▶ [Work required]
Using the material below, print the line that contains "Мы — компания", the line that contains "Обязательные — позволяют", and every line in between, exactly and nothing else.

⁂

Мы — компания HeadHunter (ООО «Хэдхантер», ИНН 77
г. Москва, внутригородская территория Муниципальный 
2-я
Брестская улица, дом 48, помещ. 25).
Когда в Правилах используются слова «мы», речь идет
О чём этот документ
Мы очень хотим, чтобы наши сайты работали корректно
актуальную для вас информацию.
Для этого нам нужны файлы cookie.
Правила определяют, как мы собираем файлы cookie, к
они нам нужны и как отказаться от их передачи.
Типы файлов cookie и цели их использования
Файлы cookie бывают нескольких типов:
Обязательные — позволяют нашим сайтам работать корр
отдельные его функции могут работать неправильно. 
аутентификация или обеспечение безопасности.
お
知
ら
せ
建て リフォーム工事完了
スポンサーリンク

⁂

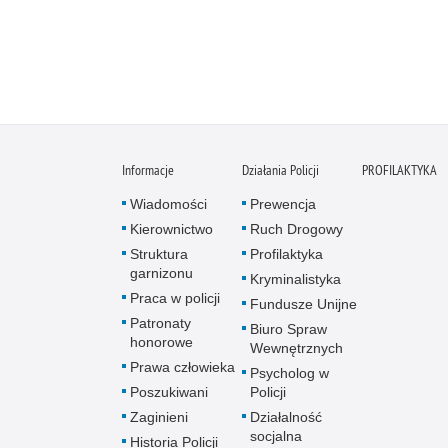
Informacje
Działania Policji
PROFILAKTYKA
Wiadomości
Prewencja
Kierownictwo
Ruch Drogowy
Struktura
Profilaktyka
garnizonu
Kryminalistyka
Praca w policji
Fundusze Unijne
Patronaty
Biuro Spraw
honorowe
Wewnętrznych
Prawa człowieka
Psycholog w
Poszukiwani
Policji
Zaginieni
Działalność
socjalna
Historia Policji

⁂

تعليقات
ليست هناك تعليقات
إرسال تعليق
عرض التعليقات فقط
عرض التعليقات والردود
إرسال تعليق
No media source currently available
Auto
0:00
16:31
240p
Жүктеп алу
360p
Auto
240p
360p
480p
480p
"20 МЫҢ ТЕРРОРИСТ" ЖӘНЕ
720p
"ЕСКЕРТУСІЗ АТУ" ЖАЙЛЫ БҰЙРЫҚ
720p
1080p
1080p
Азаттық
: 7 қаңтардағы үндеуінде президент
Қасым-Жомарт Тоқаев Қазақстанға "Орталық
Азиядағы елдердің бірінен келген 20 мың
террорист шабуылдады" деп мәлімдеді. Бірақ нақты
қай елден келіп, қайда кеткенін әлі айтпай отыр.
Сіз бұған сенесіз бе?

⁂

▶ [Task output]
Мы — компания HeadHunter (ООО «Хэдхантер», ИНН 77
г. Москва, внутригородская территория Муниципальный 
2-я
Брестская улица, дом 48, помещ. 25).
Когда в Правилах используются слова «мы», речь идет
О чём этот документ
Мы очень хотим, чтобы наши сайты работали корректно
актуальную для вас информацию.
Для этого нам нужны файлы cookie.
Правила определяют, как мы собираем файлы cookie, к
они нам нужны и как отказаться от их передачи.
Типы файлов cookie и цели их использования
Файлы cookie бывают нескольких типов:
Обязательные — позволяют нашим сайтам работать корр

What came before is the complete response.